Data Fetching Guide¶
This guide demonstrates how to fetch data from various sources using SimpleFlow, including APIs, databases, file systems, and external services.
API Data Fetching¶
Basic API Call¶
step :fetch_from_api, ->(result) {
begin
response = HTTP.get("https://api.example.com/users/#{result.value}")
data = JSON.parse(response.body)
result.with_context(:user_data, data).continue(result.value)
rescue HTTP::Error => e
result.halt.with_error(:api, "API request failed: #{e.message}")
rescue JSON::ParserError => e
result.halt.with_error(:parse, "Invalid JSON: #{e.message}")
end
}
Parallel API Calls¶
pipeline = SimpleFlow::Pipeline.new do
step :fetch_weather, ->(result) {
location = result.value[:location]
weather = HTTP.get("https://api.weather.com/current?location=#{location}").parse
result.with_context(:weather, weather).continue(result.value)
}, depends_on: []
step :fetch_news, ->(result) {
topic = result.value[:topic]
news = HTTP.get("https://api.news.com/articles?topic=#{topic}").parse
result.with_context(:news, news).continue(result.value)
}, depends_on: []
step :fetch_stocks, ->(result) {
symbols = result.value[:symbols]
stocks = HTTP.get("https://api.stocks.com/quotes?symbols=#{symbols}").parse
result.with_context(:stocks, stocks).continue(result.value)
}, depends_on: []
step :combine_results, ->(result) {
combined = {
weather: result.context[:weather],
news: result.context[:news],
stocks: result.context[:stocks]
}
result.continue(combined)
}, depends_on: [:fetch_weather, :fetch_news, :fetch_stocks]
end
# All API calls execute in parallel
result = pipeline.call_parallel(
SimpleFlow::Result.new({ location: "NYC", topic: "tech", symbols: "AAPL,GOOGL" })
)
API with Authentication¶
class AuthenticatedAPI
def initialize(api_key)
@api_key = api_key
end
def call(result)
endpoint = result.value[:endpoint]
response = HTTP
.auth("Bearer #{@api_key}")
.get("https://api.example.com/#{endpoint}")

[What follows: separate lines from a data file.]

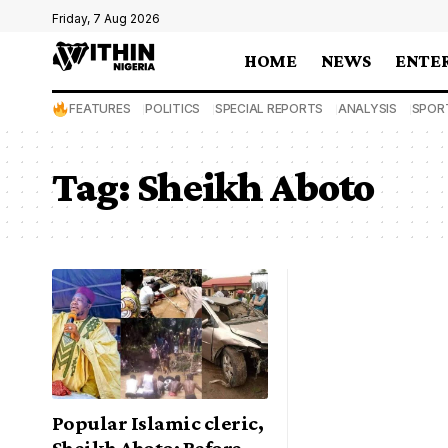
Friday, 7 Aug 2026
HOME
NEWS
ENTE
FEATURES
POLITICS
SPECIAL REPORTS
ANALYSIS
SPOR
Tag:
Sheikh Aboto
Popular Islamic cleric,
Sheikh Aboto: Before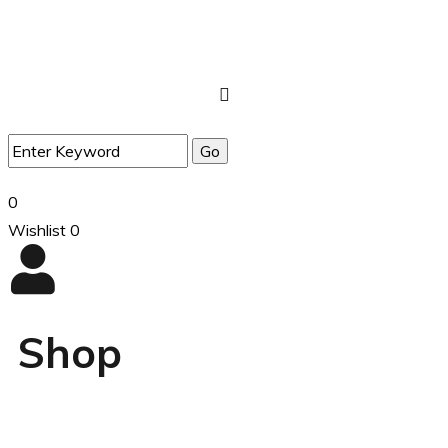
0
Wishlist
0
Shop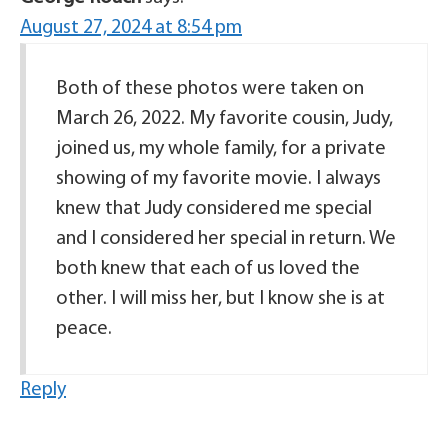
August 27, 2024 at 8:54 pm
Both of these photos were taken on
March 26, 2022. My favorite cousin, Judy,
joined us, my whole family, for a private
showing of my favorite movie. I always
knew that Judy considered me special
and I considered her special in return. We
both knew that each of us loved the
other. I will miss her, but I know she is at
peace.
Reply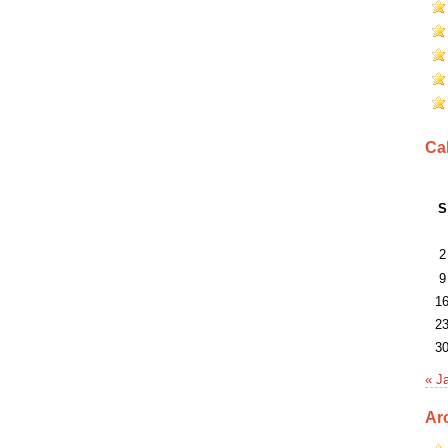
Ca
S
2
9
1
2
3
« J
Ar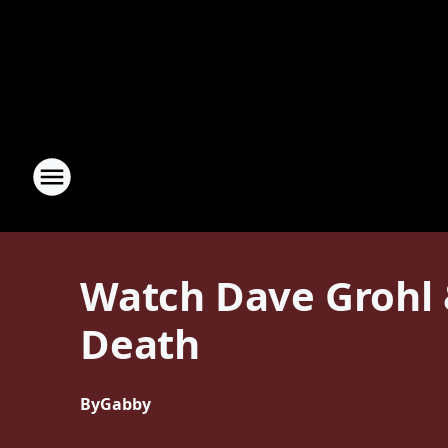
Watch Dave Grohl 
Death
By
Gabby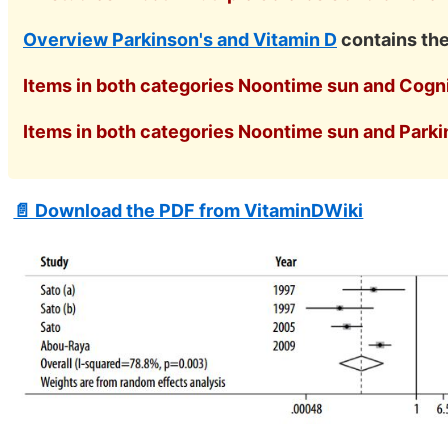
Overview Parkinson's and Vitamin D
contains th
Items in both categories Noontime sun and Cognit
Items in both categories Noontime sun and Parkin
📄 Download the PDF from VitaminDWiki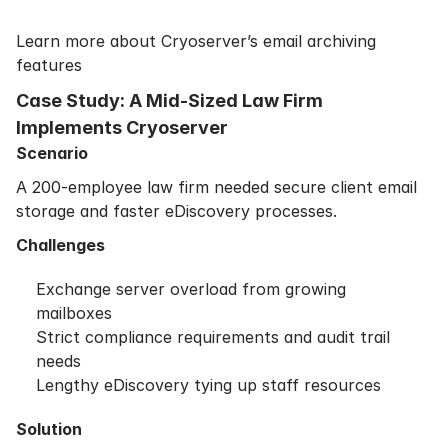
Learn more about Cryoserver’s email archiving
features
Case Study: A Mid-Sized Law Firm
Implements Cryoserver
Scenario
A 200-employee law firm needed secure client email
storage and faster eDiscovery processes.
Challenges
Exchange server overload from growing
mailboxes
Strict compliance requirements and audit trail
needs
Lengthy eDiscovery tying up staff resources
Solution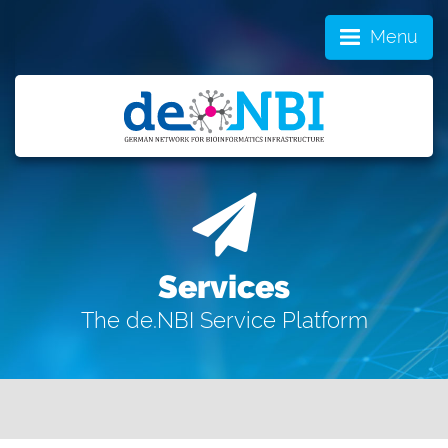
Menu
Services
The de.NBI Service Platform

if response.status.success?
data = JSON.parse(response.body)
result.with_context(:api_response, data).continue(result.value)
else
result.halt.with_error(:api, "Request failed with status #{response.status}")
end
rescue StandardError => e
result.halt.with_error(:api, "API error: #{e.message}")
end
end
pipeline = SimpleFlow::Pipeline.new do
step :fetch_data, AuthenticatedAPI.new(ENV['API_KEY']), depends_on: []
end
Rate-Limited API Calls¶
class RateLimitedFetcher
def initialize(max_requests_per_second: 10)
@max_requests = max_requests_per_second
@request_times = []
end
def call(result)
wait_if_rate_limited
begin
@request_times << Time.now
response = HTTP.get(result.value[:url])
data = response.parse
result.with_context(:data, data).continue(result.value)
rescue HTTP::Error => e
result.halt.with_error(:http, e.message)
end
end
private
def wait_if_rate_limited
# Remove old requests outside the time window
one_second_ago = Time.now - 1
@request_times.reject! { |time| time < one_second_ago }
# Wait if we've hit the limit
if @request_times.size >= @max_requests
sleep(0.1)
wait_if_rate_limited
end
end
end
Database Queries¶
Basic Database Query¶
step :fetch_users, ->(result) {
users = DB[:users]
.where(active: true)
.where { created_at > Date.today - 30 }
.all
result.with_context(:users, users).continue(result.value)
}
Parallel Database Queries¶
pipeline = SimpleFlow::Pipeline.new do
step :fetch_users, ->(result) {
users = DB[:users].where(active: true).all
result.with_context(:users, users).continue(result.value)
}, depends_on: []
step :fetch_orders, ->(result) {
orders = DB[:orders].where(status: 'completed').all
result.with_context(:orders, orders).continue(result.value)
}, depends_on: []
step :fetch_products, ->(result) {
products = DB[:products].where(in_stock: true).all
result.with_context(:products, products).continue(result.value)
}, depends_on: []
step :aggregate, ->(result) {
stats = {
total_users: result.context[:users].size,
total_orders: result.context[:orders].size,
total_products: result.context[:products].size
}
result.continue(stats)
}, depends_on: [:fetch_users, :fetch_orders, :fetch_products]
end
# Ensure your database connection pool supports concurrent queries
DB = Sequel.connect(
'postgres://localhost/mydb',
max_connections: 10 # Allow concurrent connections
)
result = pipeline.call_parallel(SimpleFlow::Result.new(nil))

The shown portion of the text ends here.